Ancien lycéen en STI2D, aujourd’hui élève-ingénieur à l’ECAM EPMI, Kylian revient sur son parcours et partage son expérience. Orientation, vie associative, professionnalisation, doutes et réussites : à travers son témoignage, il rappelle qu’il n’existe pas de voie unique pour devenir ingénieur et qu’avec de l’engagement et de la persévérance, il est possible de réussir, même sans avoir été « le meilleur élève de sa classe ».

Peux-tu te présenter ?

Je m’appelle Kylian Azzouz et je suis actuellement en première année du cycle ingénieur à l’Ecam-Epmi, après avoir suivi la classe préparatoire intégrée de l’école. Je suis très investi dans la vie associative puisque je suis président de deux associations : le Bureau des étudiants, qui anime et dynamise la vie étudiante, et ERI – Epmi Réseau Ingénieur, l’association professionnelle de l’école, dont l’objectif est d’accompagner les étudiants dans leur recherche de stages, d’emplois et d’opportunités professionnelles.

En quoi consiste l’aide que tu apportes aux étudiants à travers l’association ERI ?

Concrètement, cela passe par l’organisation de conférences pour faire découvrir aux étudiants les nouveaux métiers de l’ingénierie, en faisant intervenir des professionnels ou des alumni. Nous mettons aussi en place des événements dédiés à l’employabilité, comme des ateliers CV et LinkedIn, pour aider les étudiants à construire ou à retravailler leurs outils. Nous faisons notamment intervenir des photographes professionnels pour les photos de profil. L’objectif est vraiment de valoriser les étudiants, de les aider à se mettre en avant, à gagner en confiance et à mieux se préparer aux entretiens.

Quel a été ton parcours avant d’intégrer ECAM EPMI ?

Au lycée Notre-Dame de la Famille à Sannois, j’étais en filière STI2D. C’est un parcours assez complet, bien adapté à l’ingénierie. J’y ai acquis de bonnes bases, notamment en informatique, même si j’étais un peu moins à l’aise au départ en mathématiques et en physique.

« J’ai découvert toute la diversité des métiers de l’ingénierie (…) J’ai réalisé à quel point ce diplôme ouvrait de nombreuses portes. »

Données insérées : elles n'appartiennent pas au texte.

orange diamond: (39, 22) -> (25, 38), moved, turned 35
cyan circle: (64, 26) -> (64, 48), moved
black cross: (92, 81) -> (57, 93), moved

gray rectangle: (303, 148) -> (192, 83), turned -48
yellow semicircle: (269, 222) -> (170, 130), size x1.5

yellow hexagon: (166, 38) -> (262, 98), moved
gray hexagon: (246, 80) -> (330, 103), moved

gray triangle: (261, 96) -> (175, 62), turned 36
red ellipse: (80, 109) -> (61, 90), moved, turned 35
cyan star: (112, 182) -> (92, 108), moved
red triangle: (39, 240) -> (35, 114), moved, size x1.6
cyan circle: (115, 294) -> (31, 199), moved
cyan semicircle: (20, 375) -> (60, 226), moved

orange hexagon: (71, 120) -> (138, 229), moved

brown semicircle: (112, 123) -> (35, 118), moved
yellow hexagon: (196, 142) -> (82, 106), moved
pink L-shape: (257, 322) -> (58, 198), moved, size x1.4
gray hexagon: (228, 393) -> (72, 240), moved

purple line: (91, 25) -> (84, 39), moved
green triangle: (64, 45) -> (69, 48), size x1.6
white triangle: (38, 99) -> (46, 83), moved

Qu’est-ce qui t’as donné envie de te tourner vers des études d’ingénieur ?

Ce qui m’a vraiment donné envie de m’orienter vers ce type d’études, c’est mon stage de troisième, que j’ai effectué dans une entreprise appelée Chassis Brakes. Il s’agit d’un acteur du secteur automobile, spécialisé dans la fabrication de systèmes de freinage, qui était à l’époque le troisième plus grand fabricant de freins au niveau international avant d’être racheté par Hitachi.
Lors de ce stage, j’ai découvert toute la diversité des métiers de l’ingénierie. Quand on m’a expliqué que les personnes qui me présentaient ces métiers étaient toutes diplômées d’une école d’ingénieurs, j’ai réalisé à quel point ce diplôme ouvrait de nombreuses portes. Ça m’a marqué, et c’est ce qui m’a donné envie de me projeter dans ce métier.

Quels sont les différents parcours possibles à Ecam Epmi ?

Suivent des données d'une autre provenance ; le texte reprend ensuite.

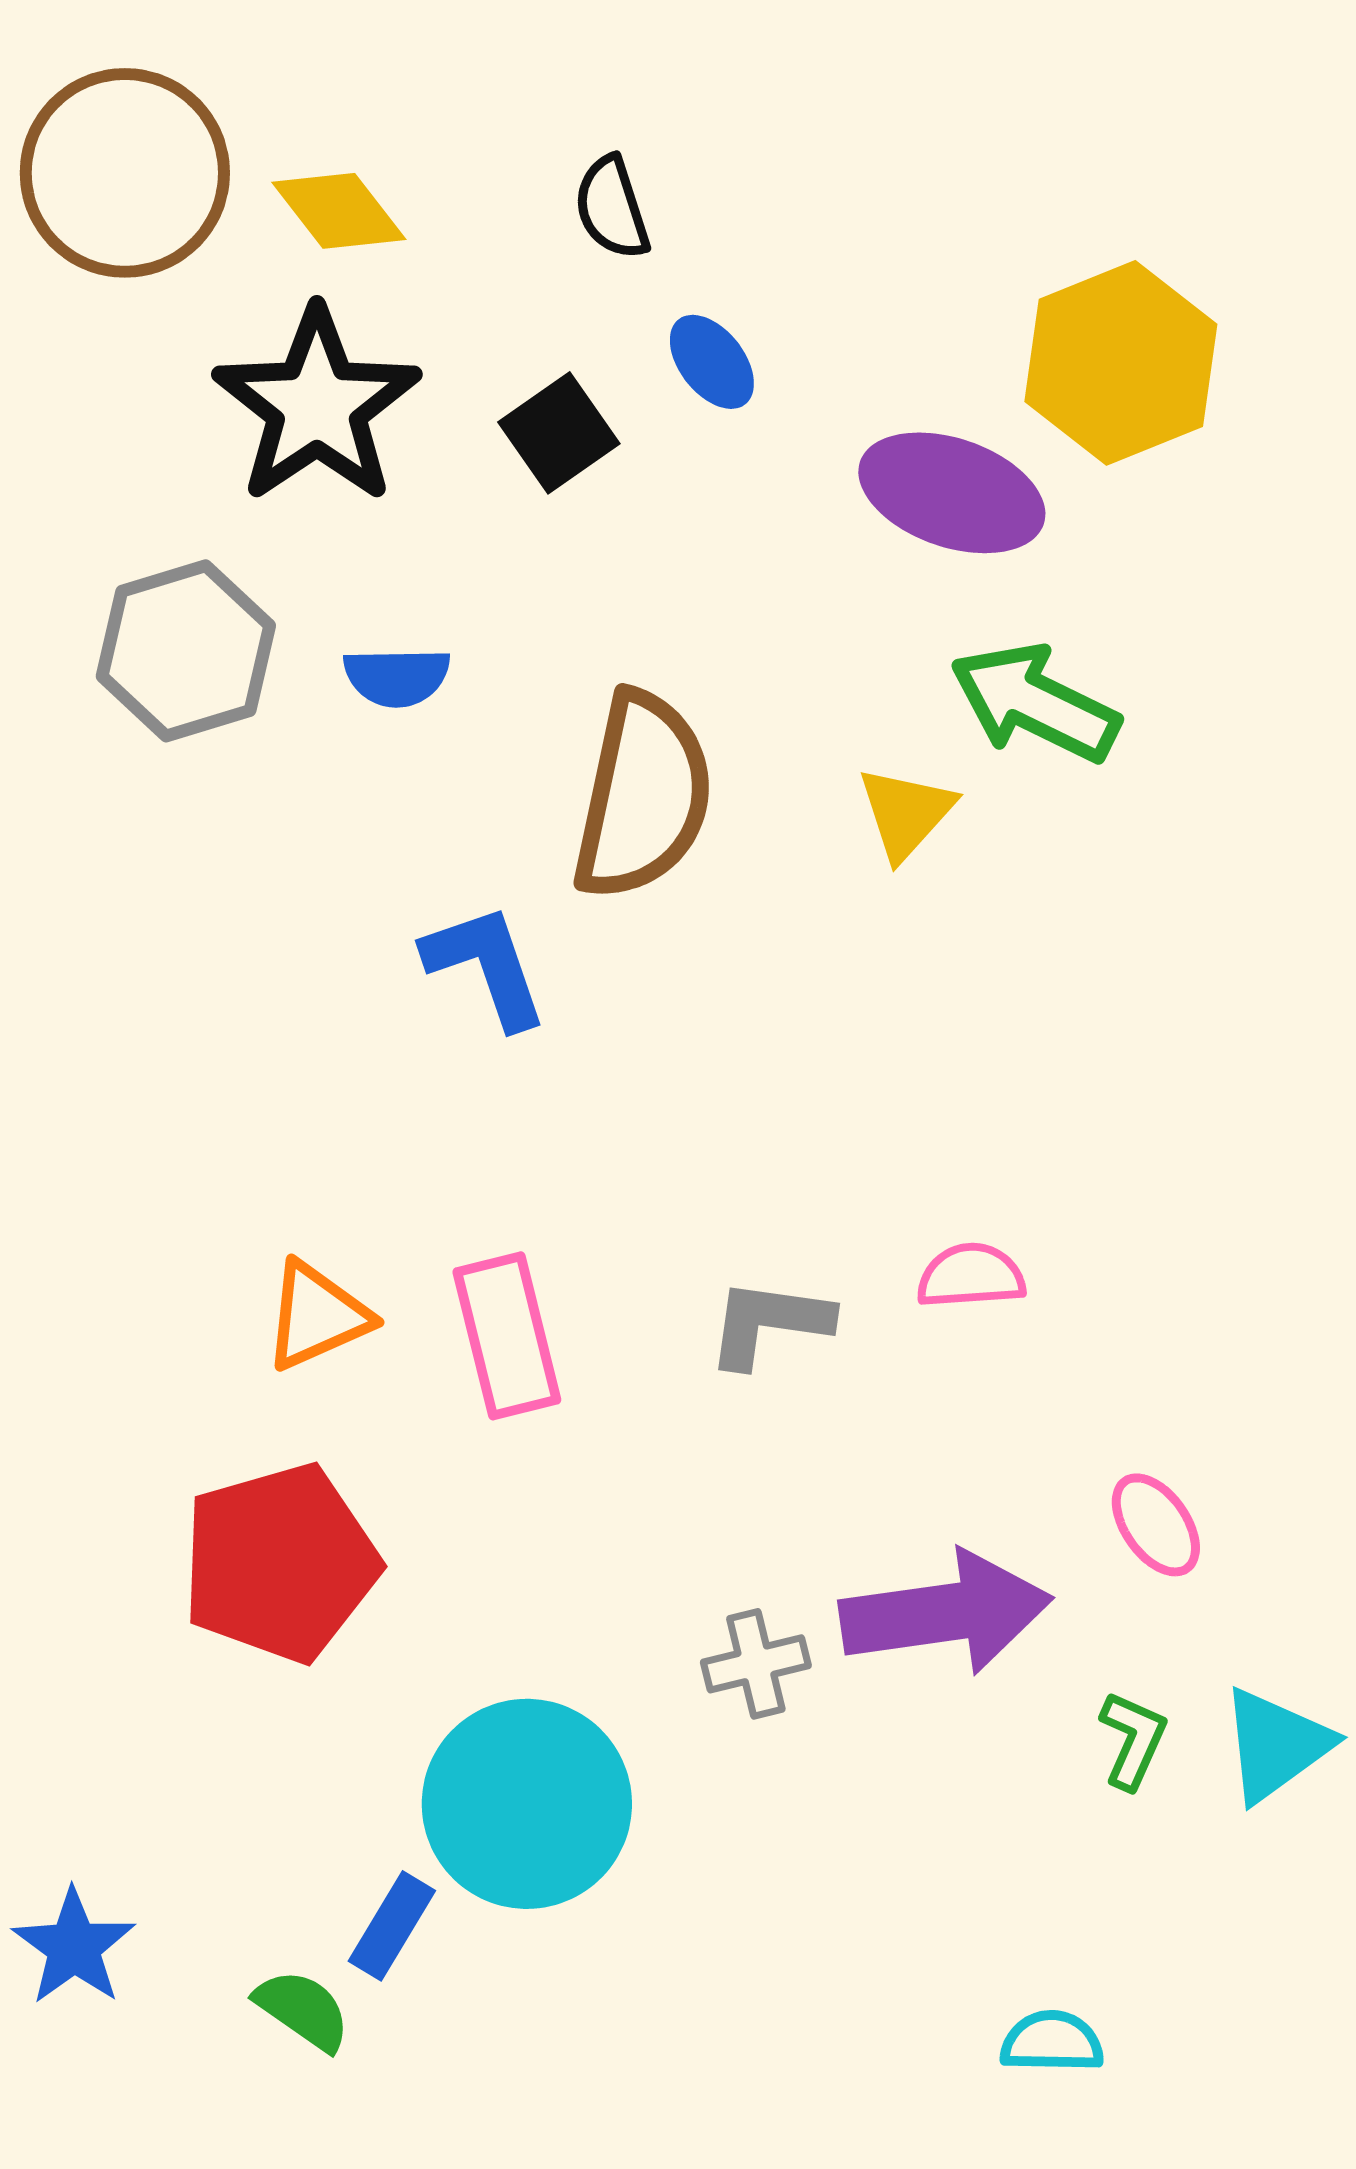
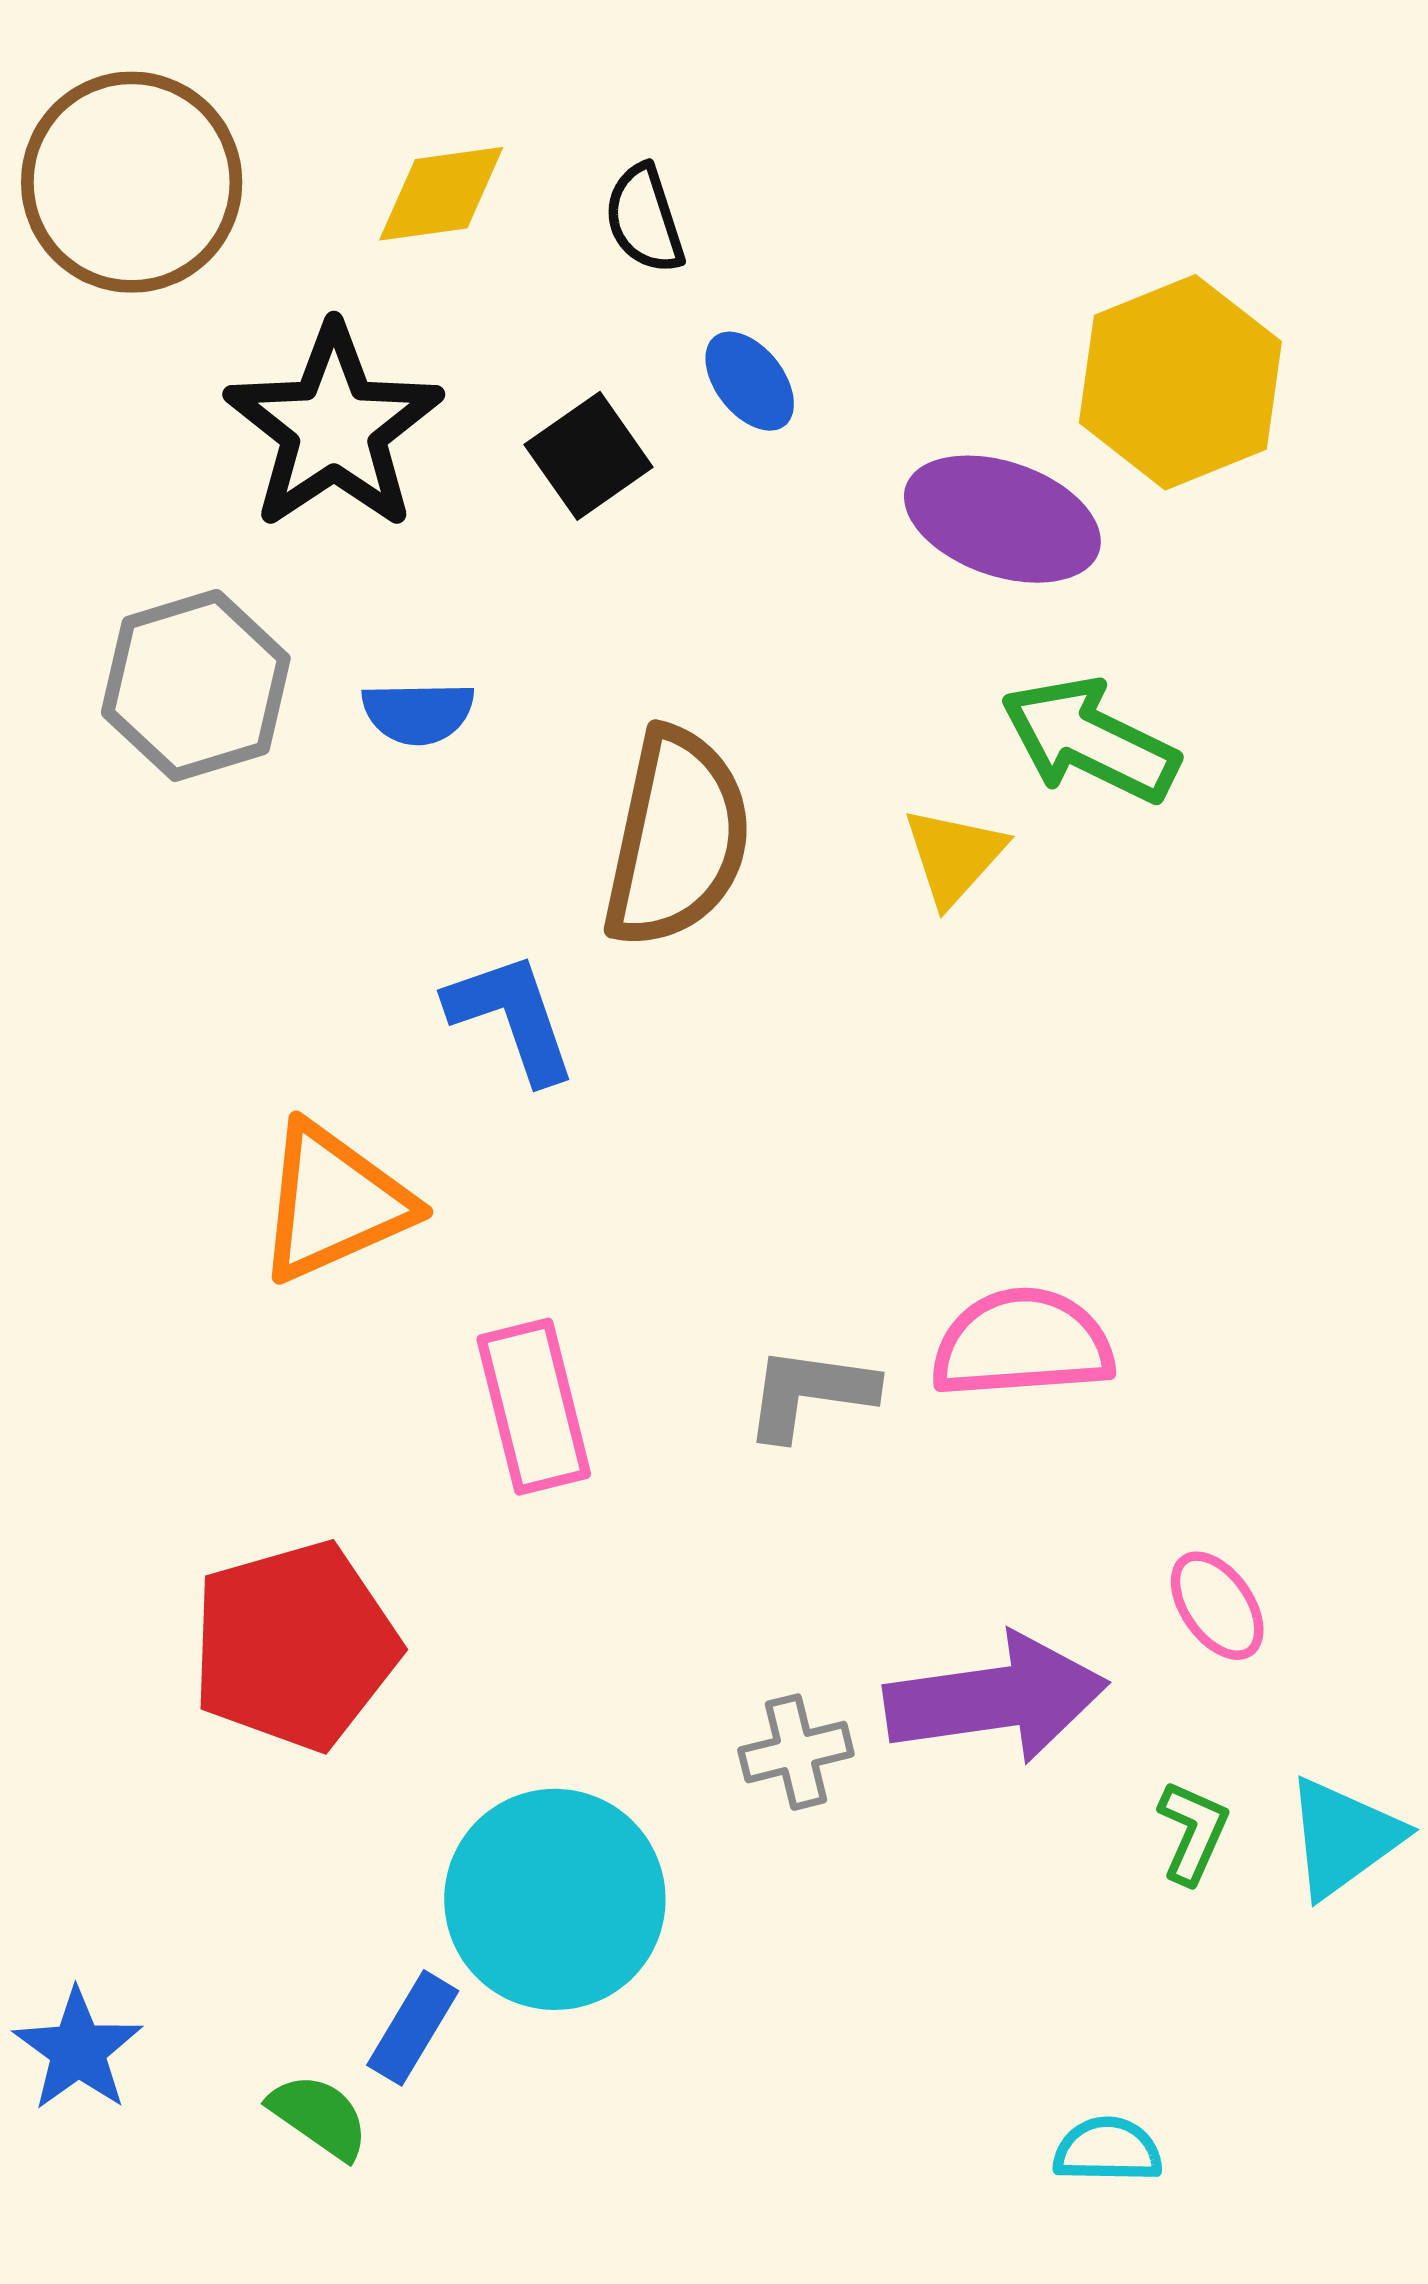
yellow diamond: (339, 211) -> (441, 194), moved, turned -60
pink semicircle: (971, 1276) -> (1022, 1344), size x1.6
orange triangle: (317, 1316) -> (334, 1202), moved, size x1.4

À l’Ecam Epmi, plusieurs parcours sont possibles. Certains étudiants choisissent l’alternance, notamment dans des domaines comme l’énergie du futur. Il existe aussi le parcours « convergence énergie-data », destiné aux étudiants issus de la prépa intégrée : ils intègrent l’alternance à partir de la deuxième année du cycle ingénieur. Enfin, le parcours intégré propose différentes spécialités, en particulier en productique, en informatique et en énergie.

Pourquoi avoir choisi le parcours ingénieur ?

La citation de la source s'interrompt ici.